* **What you need to do**
Filter these entries down to lines holding "akzeptieren".

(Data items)
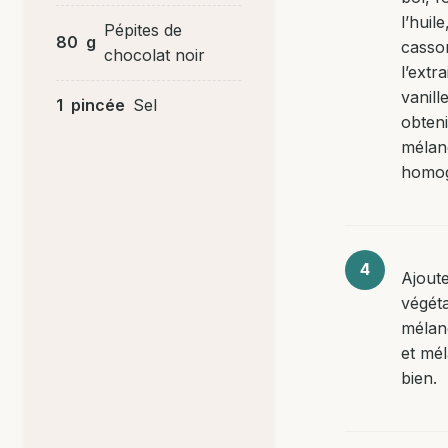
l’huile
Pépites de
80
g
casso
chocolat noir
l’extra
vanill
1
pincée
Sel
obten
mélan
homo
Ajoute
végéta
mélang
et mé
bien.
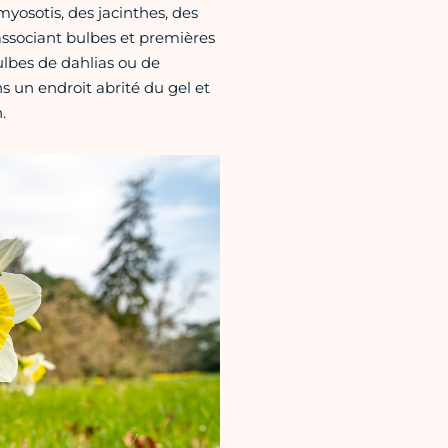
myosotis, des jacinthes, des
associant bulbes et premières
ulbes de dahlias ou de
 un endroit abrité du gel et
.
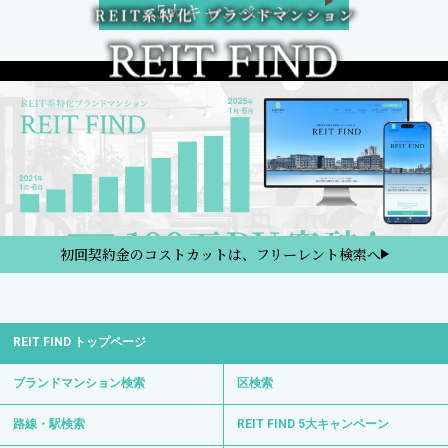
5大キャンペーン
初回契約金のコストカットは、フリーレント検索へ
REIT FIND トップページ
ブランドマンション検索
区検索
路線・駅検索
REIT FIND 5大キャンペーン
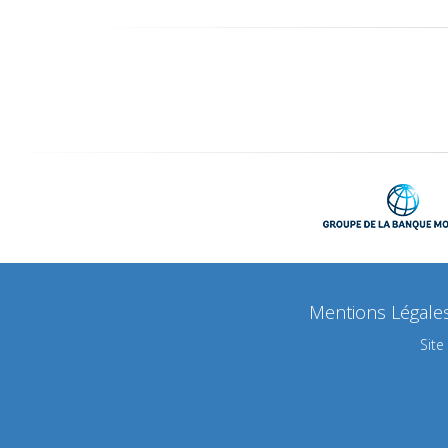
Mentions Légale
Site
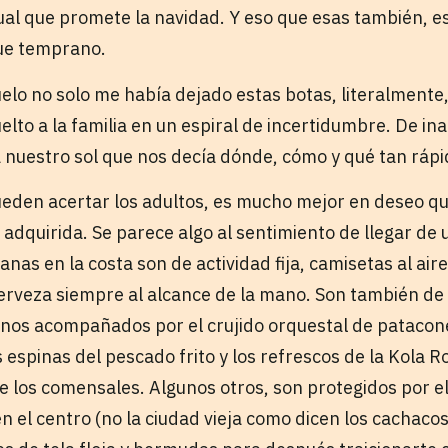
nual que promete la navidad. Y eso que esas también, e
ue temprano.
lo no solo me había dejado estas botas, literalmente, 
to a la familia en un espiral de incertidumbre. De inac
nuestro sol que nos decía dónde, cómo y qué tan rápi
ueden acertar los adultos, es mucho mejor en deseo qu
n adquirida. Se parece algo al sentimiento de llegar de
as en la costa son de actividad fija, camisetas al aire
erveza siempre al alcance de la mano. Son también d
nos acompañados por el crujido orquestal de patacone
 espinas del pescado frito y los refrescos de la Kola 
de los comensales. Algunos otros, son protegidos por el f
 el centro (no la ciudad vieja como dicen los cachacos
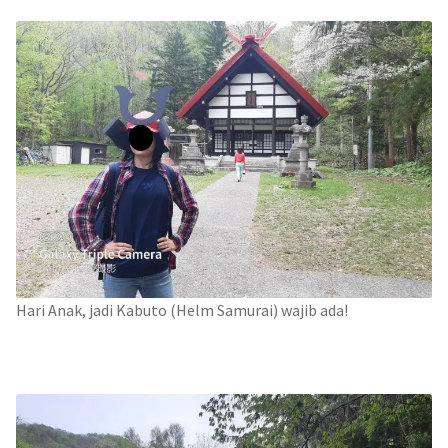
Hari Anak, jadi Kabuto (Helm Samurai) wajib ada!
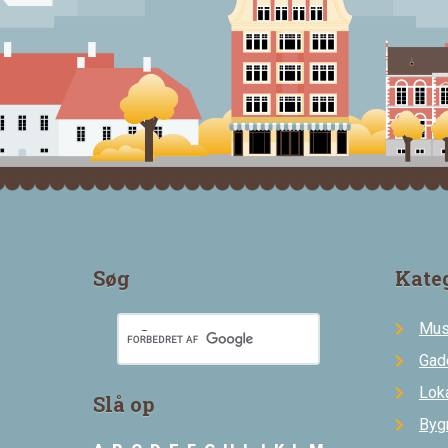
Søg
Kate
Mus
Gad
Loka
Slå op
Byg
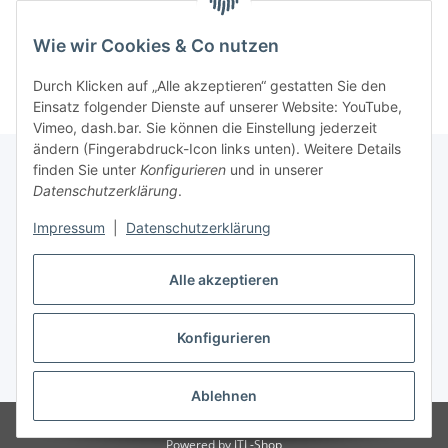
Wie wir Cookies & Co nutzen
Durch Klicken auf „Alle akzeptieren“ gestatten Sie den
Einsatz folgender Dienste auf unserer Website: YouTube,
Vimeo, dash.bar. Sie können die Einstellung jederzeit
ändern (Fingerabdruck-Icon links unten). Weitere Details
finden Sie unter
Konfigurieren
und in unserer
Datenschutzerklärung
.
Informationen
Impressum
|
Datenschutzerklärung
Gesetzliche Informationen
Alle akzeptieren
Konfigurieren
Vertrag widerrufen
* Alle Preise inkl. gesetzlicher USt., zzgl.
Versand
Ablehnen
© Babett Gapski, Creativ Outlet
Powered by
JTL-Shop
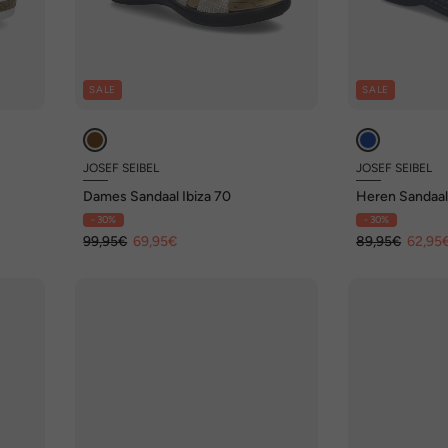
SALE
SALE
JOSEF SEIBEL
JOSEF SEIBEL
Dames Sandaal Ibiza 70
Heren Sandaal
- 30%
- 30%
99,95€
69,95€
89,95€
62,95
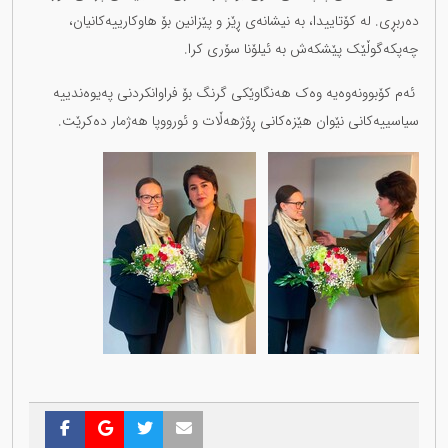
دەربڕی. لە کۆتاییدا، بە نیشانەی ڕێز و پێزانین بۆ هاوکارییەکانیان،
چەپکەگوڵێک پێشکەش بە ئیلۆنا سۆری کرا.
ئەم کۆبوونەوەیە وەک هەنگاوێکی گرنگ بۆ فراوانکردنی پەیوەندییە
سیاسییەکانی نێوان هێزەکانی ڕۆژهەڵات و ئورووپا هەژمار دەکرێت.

* **Written solution**
Durch Klicken auf „Alle akzeptieren“ gestatten Sie den
Alle akzeptieren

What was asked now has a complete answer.